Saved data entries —
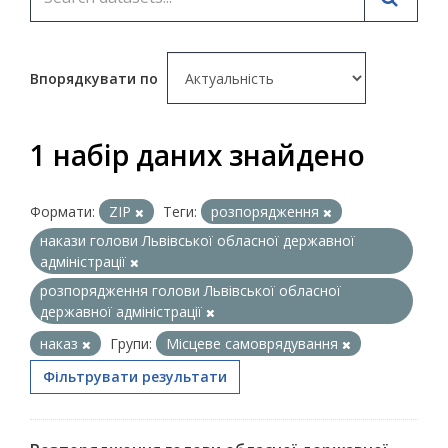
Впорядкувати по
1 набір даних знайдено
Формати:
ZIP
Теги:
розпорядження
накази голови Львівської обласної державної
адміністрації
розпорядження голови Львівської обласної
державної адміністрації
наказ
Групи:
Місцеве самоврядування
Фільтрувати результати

WORK TO BE COMPLETED — Return, word for word, the lines from the one containing "1 набір даних знайдено" through the end of the data above, both ends included, and nothing else.

ANSWER FOR THIS EXERCISE —
1 набір даних знайдено
Формати:
ZIP
Теги:
розпорядження
накази голови Львівської обласної державної
адміністрації
розпорядження голови Львівської обласної
державної адміністрації
наказ
Групи:
Місцеве самоврядування
Фільтрувати результати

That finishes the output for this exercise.